At time stamp 31:56: that is not Modus Tollens, it's contraposition. Modus Tollens is: ~B (A-> B) -> ~A.

Your system is also used in Metamath's pmproofs collection, and it contains a 49-step condensed detachment proof of the same theorem. They call it *2.01. And they don't cheat by using the deduction theorem. :P

At 40:20: it's "syllogism" not "sylloligism".

interesting Elliot I didn't know you did logic videos too :) this is nice!

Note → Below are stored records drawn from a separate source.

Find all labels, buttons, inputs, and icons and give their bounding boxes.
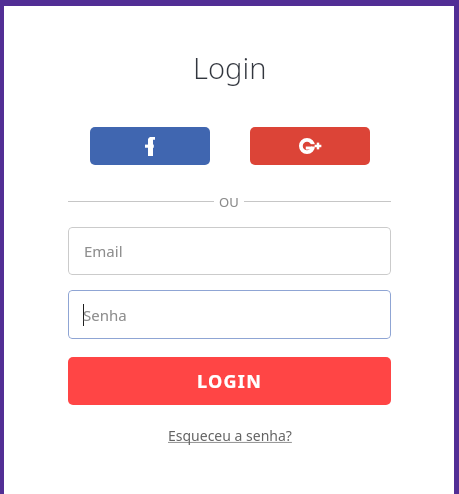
button[interactable]: Sign in with Google Plus (250, 127, 370, 165)
staticText: LOGIN (197, 369, 263, 394)
button[interactable]: Email (68, 227, 391, 275)
button[interactable]: Sign in with Facebook (90, 127, 210, 165)
staticText: Senha (83, 305, 127, 325)
button[interactable]: Esqueceu a senha? (168, 426, 292, 445)
staticText: Email (84, 241, 123, 261)
other: Sign in with Google Plus (299, 138, 322, 154)
other: Sign in with Facebook (145, 137, 155, 156)
staticText: OU (219, 193, 239, 209)
button[interactable]: Senha (68, 290, 391, 339)
staticText: Login (193, 48, 267, 87)
button[interactable]: LOGIN (68, 357, 391, 405)
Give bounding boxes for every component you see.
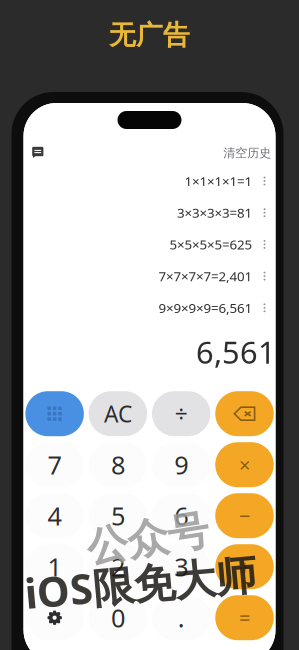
button[interactable]: ÷ (152, 391, 210, 436)
staticText: 3×3×3×3=81 (177, 204, 252, 222)
staticText: 3 (174, 550, 188, 584)
staticText: 4 (48, 499, 62, 532)
staticText: 无广告 (109, 19, 190, 51)
button[interactable]: Delete (215, 391, 274, 436)
button[interactable]: 4 (25, 493, 84, 538)
button[interactable]: 1×1×1×1=1 (25, 165, 270, 197)
staticText: 2 (111, 550, 125, 584)
staticText: 5×5×5×5=625 (170, 236, 252, 253)
button[interactable]: 9×9×9×9=6,561 (25, 292, 270, 324)
button[interactable]: − (215, 493, 274, 538)
button[interactable]: 9 (152, 442, 210, 487)
staticText: + (239, 553, 250, 580)
staticText: 公众号 (86, 514, 209, 564)
button[interactable]: = (215, 595, 274, 640)
staticText: 5 (111, 499, 125, 532)
staticText: 9×9×9×9=6,561 (158, 299, 252, 317)
button[interactable]: Settings (25, 595, 84, 640)
staticText: . (178, 601, 185, 634)
staticText: × (239, 451, 250, 478)
button[interactable]: 3×3×3×3=81 (25, 197, 270, 228)
staticText: AC (104, 399, 132, 429)
staticText: 8 (111, 448, 125, 482)
staticText: = (239, 604, 250, 631)
button[interactable]: Feedback (28, 143, 48, 163)
staticText: iOS限免大师 (24, 555, 256, 610)
staticText: 7×7×7×7=2,401 (158, 267, 252, 285)
button[interactable]: 1 (25, 544, 84, 589)
button[interactable]: × (215, 442, 274, 487)
button[interactable]: 6 (152, 493, 210, 538)
button[interactable]: 8 (89, 442, 147, 487)
staticText: 9 (174, 448, 188, 482)
staticText: 1×1×1×1=1 (184, 172, 252, 190)
staticText: 0 (111, 601, 125, 634)
button[interactable]: 5 (89, 493, 147, 538)
staticText: − (239, 502, 250, 529)
button[interactable]: 5×5×5×5=625 (25, 229, 270, 260)
staticText: 清空历史 (223, 146, 271, 160)
button[interactable]: 0 (89, 595, 147, 640)
staticText: ÷ (175, 399, 188, 429)
button[interactable]: 2 (89, 544, 147, 589)
staticText: 7 (48, 448, 62, 482)
button[interactable]: Keypad (25, 391, 84, 436)
button[interactable]: 7 (25, 442, 84, 487)
button[interactable]: 清空历史 (223, 144, 271, 162)
button[interactable]: + (215, 544, 274, 589)
staticText: 6,561 (196, 331, 276, 372)
button[interactable]: . (152, 595, 210, 640)
button[interactable]: AC (89, 391, 147, 436)
staticText: 1 (48, 550, 62, 584)
staticText: 6 (174, 499, 188, 532)
button[interactable]: 7×7×7×7=2,401 (25, 260, 270, 292)
button[interactable]: 3 (152, 544, 210, 589)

I love your channel keep uploading.

Why not just assume ~~A in order to derive ~(A->~A)?

U r amazing men, so many topic's ...

Hey love your channel and may I ask a question:
If in set theory, I can create a relation which takes a set of elements which are propositions (like set a is a subset of set b) and map it to a set of elements containing “true” and “false”, then why is it said that set theory itself can’t make truth valuations?
I ask this because somebody told me recently that “set theory cannot make truth valuations” Is this because I cannot do what I say above? Or because truth valuations happen via deductive systems and not by say first order set theory ?

what does the weird double line before the second "a" mean

make a vid on how u learn so much shiet

A small correction. Modus ponens and indeed categorical syllogisms generally were invented by Aristotle, not Socrates.

Like it, I will apply it. We shall see lol